In 2012, a report from FamiliesUSA estimated that over one-fifth of Minnesota’s population could have a pre-existing condition. Many of these pre-existing conditions are common ailments such as asthma and diabetes, which absolutely cannot go untreated. Pregnancy is also considered a pre-existing condition, particularly if states can alter what is considered an “essential health benefit.” Denying people coverage based on these conditions would be a rotten outcome for any health reforms in the future. We have simply come too far at this point to turn back to the way things were before the ACA.
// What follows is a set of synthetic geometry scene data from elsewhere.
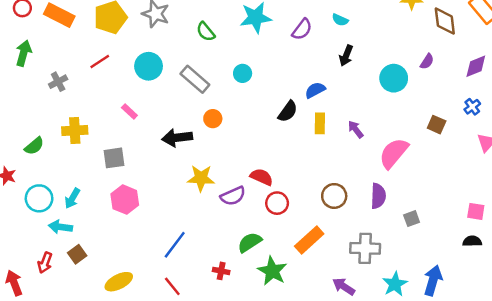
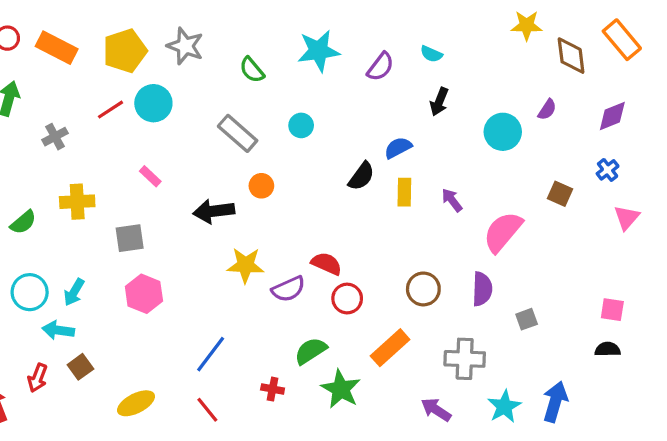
cyan circle: (149, 66) -> (153, 103), moved

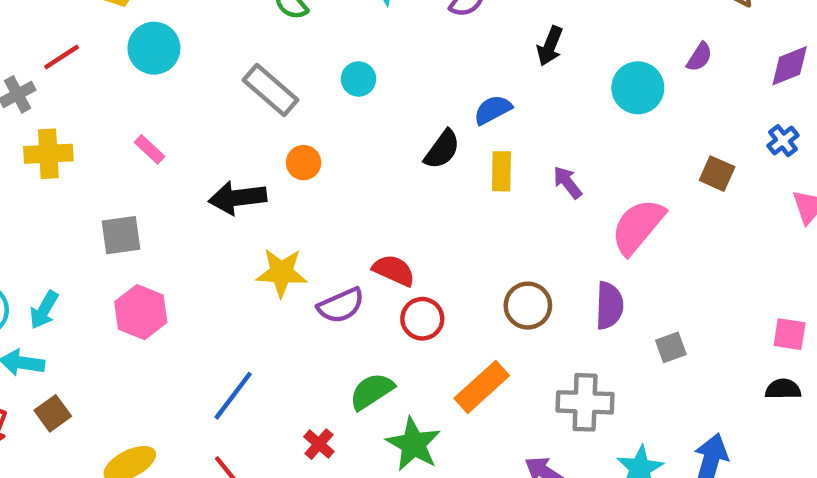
red line: (111, 110) -> (62, 57), moved
yellow cross: (77, 202) -> (48, 154), moved
red cross: (273, 389) -> (319, 444), turned 30

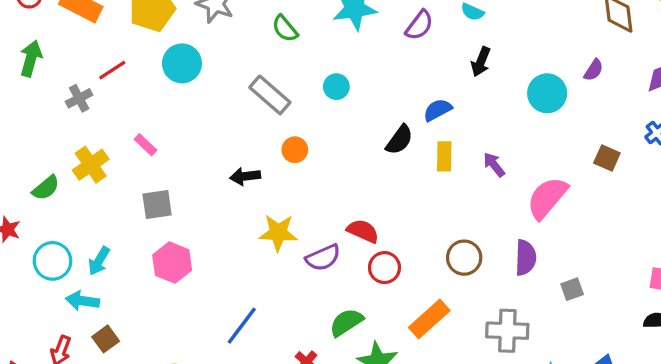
pink rectangle: (150, 149) -> (145, 145), moved
yellow cross: (48, 154) -> (91, 165), moved, turned -32
black arrow: (238, 198) -> (245, 176), size x0.7

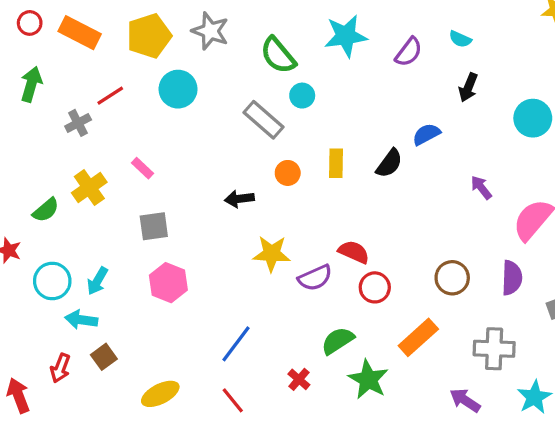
green semicircle: (285, 29) -> (278, 55), size x1.4
cyan circle: (336, 87) -> (302, 96), moved
yellow rectangle: (444, 156) -> (336, 163), moved

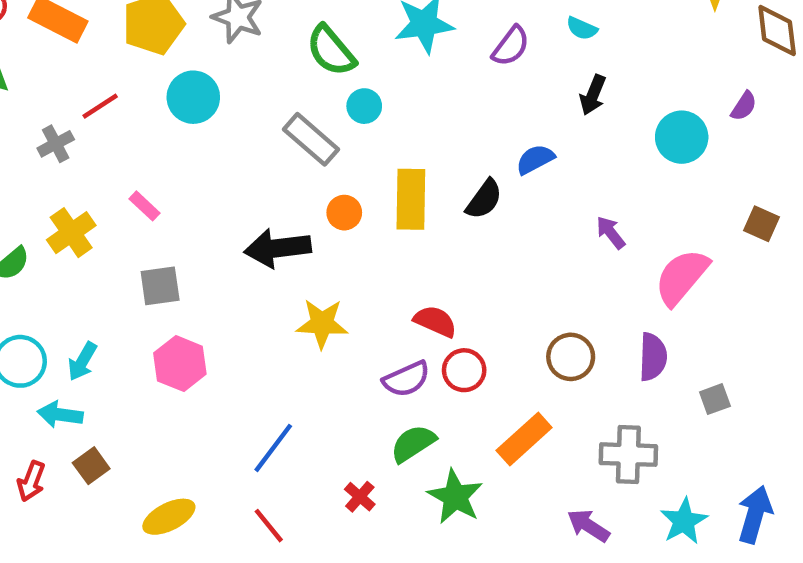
yellow rectangle: (336, 163) -> (411, 199), size x1.5
black arrow: (239, 199) -> (278, 248), size x1.6
purple semicircle: (315, 278) -> (406, 379), moved

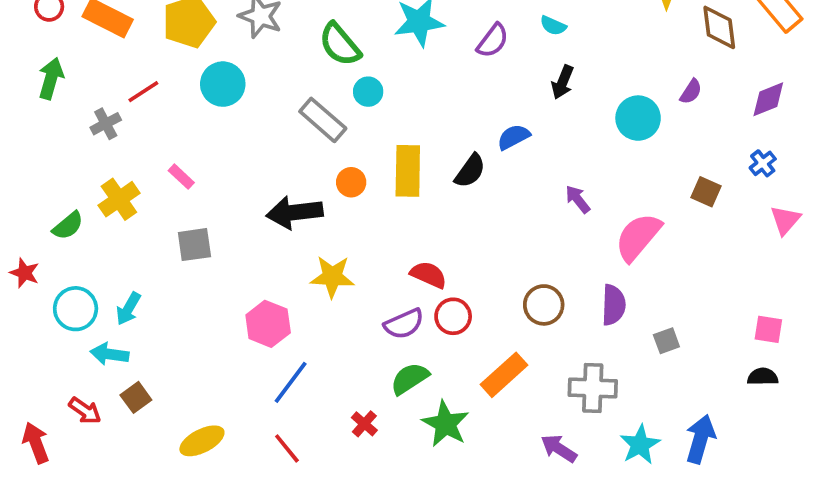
pink hexagon: (180, 364) -> (268, 324), moved
red arrow: (31, 481) -> (85, 411), turned -76

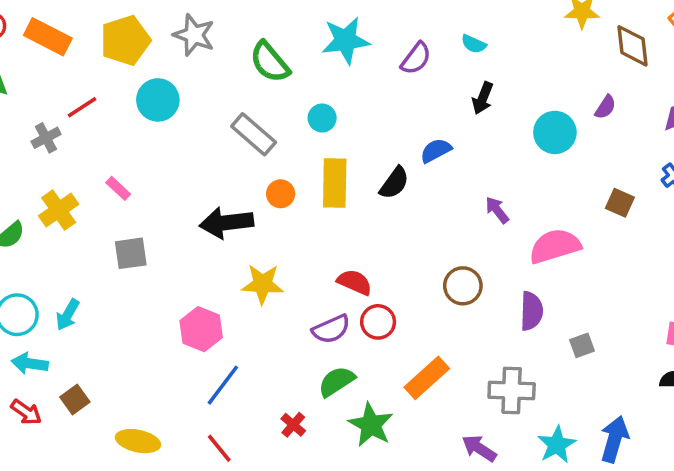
cyan circle: (368, 92) -> (322, 118), moved
pink semicircle: (638, 237) -> (555, 246), turned 33
brown circle: (544, 305) -> (463, 286), moved
cyan arrow: (109, 354) -> (30, 363), moved
yellow ellipse: (202, 441) -> (138, 441), turned 39

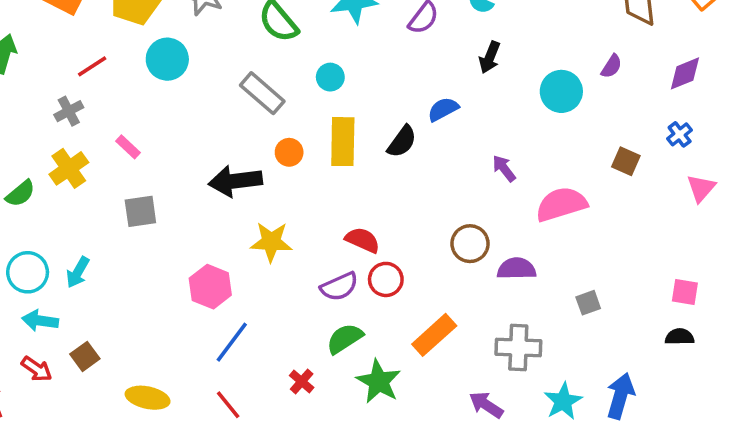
gray cross: (46, 138) -> (69, 111), moved
purple semicircle: (531, 311) -> (517, 269), moved, turned -93

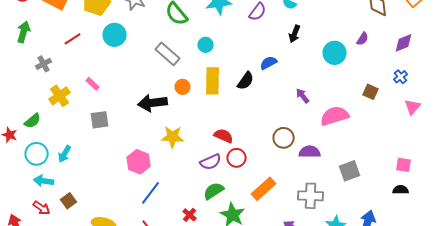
gray cross: (69, 111) -> (44, 64), moved
green semicircle: (20, 193) -> (33, 121), moved
gray square: (588, 303) -> (350, 171), size x1.5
Insurance serves a few broad purposes: protecting the health of people who buy insurance, protecting patients from bankruptcy, and guaranteeing health care providers their services will be compensated. By ending protections for pre-existing conditions, or removing pieces of the 10 essential health benefits like maternity care or prescription drugs, health care “reform” would not fundamentally protect all Minnesotans’ health.
Proposed “reform” would also shift the burden of the most expensive health care on the planet to the sick, making them choose between their health and their finances. If health care for the sick either bankrupts people with huge medical bills, charges monthly premiums that cost more than a paycheck, or includes deductibles that exceed $10,000, then health care isn’t doing its job. When patients have affordable health insurance, they can use their doctors and improve their health, while the doctors can be sure that they will be paid for their services.
Now, of course we know insurance premiums are expensive, and there is more work to do to ensure every American has quality, affordable health care. Many people who have insurance through their work struggle to afford it, especially those who have coverage for their families as well. Premiums in Minnesota’s individual market are relatively stable, but premiums around the country will rise wildly in 2018. However, the ACA provided landmark legislation in reducing costs, improving care, and expanding coverage to those who have largely been excluded from health insurance. Quality, affordable health care isn’t negotiable, and any future reformers should remember that as we move forward.